THE PROBLEM:
Wherever the string "Steam" turns up in the data, copy the whole line.

STORED DATA:
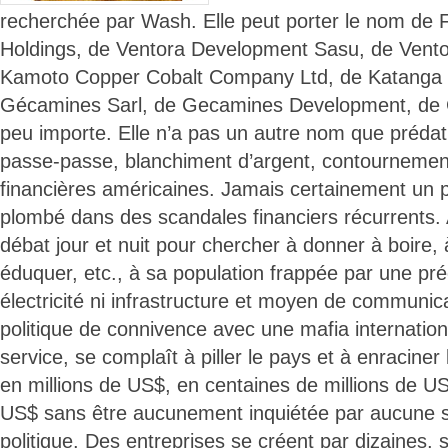
recherchée par Wash. Elle peut porter le nom de 
Holdings, de Ventora Development Sasu, de Vent
Kamoto Copper Cobalt Company Ltd, de Katanga M
Gécamines Sarl, de Gecamines Development, de G
peu importe. Elle n’a pas un autre nom que prédat
passe-passe, blanchiment d’argent, contournemen
financières américaines. Jamais certainement un p
plombé dans des scandales financiers récurrents.
débat jour et nuit pour chercher à donner à boire,
éduquer, etc., à sa population frappée par une pré
électricité ni infrastructure et moyen de communic
politique de connivence avec une mafia internation
service, se complaît à piller le pays et à enraciner
en millions de US$, en centaines de millions de US
US$ sans être aucunement inquiétée par aucune st
politique. Des entreprises se créent par dizaines,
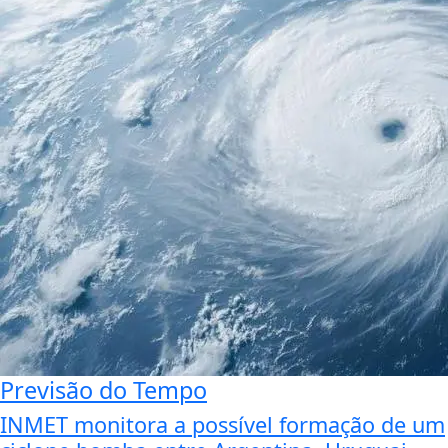
Previsão do Tempo
INMET monitora a possível formação de um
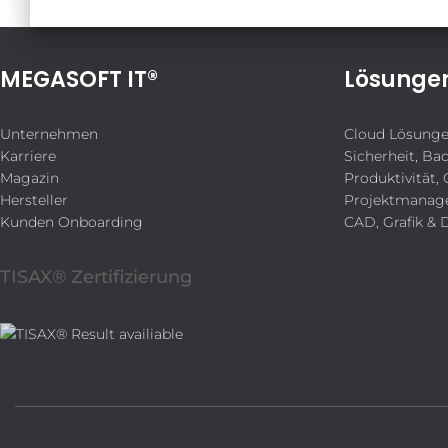
MEGASOFT IT®
Lösunge
Unternehmen
Cloud Lösung
Karriere
Sicherheit, Ba
Magazin
Produktivität, 
Hersteller
Projektmanag
Kunden Onboarding
CAD, Grafik & 
TISAX® Zertifizierung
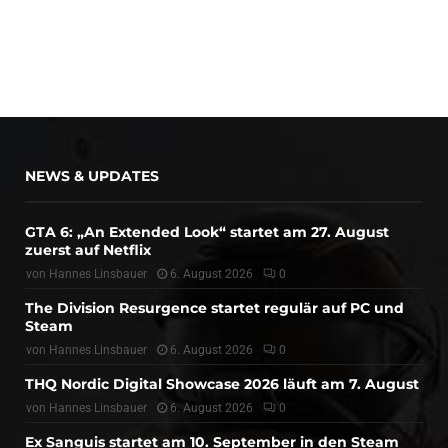
NEWS & UPDATES
GTA 6: „An Extended Look“ startet am 27. August
zuerst auf Netflix
von
Hannes Linsbauer
6. August 2026
0
The Division Resurgence startet regulär auf PC und
Steam
von
Hannes Linsbauer
6. August 2026
0
THQ Nordic Digital Showcase 2026 läuft am 7. August
von
Hannes Linsbauer
6. August 2026
0
Ex Sanguis startet am 10. September in den Steam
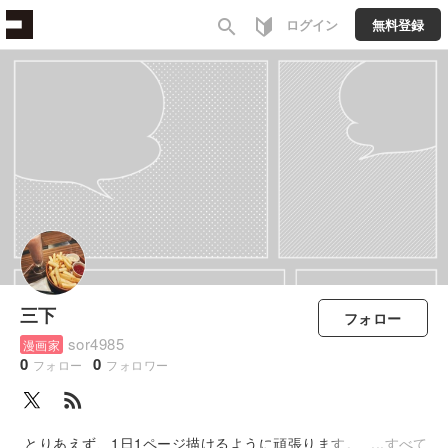
search
ログイン
無料登録
三下
フォロー
sor4985
漫画家
0
0
フォロー
フォロワー
rss_feed
とりあえず、1日1ページ描けるように頑張ります。
すべて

ANSWER TO THE EXERCISE:
Steam
Ex Sanguis startet am 10. September in den Steam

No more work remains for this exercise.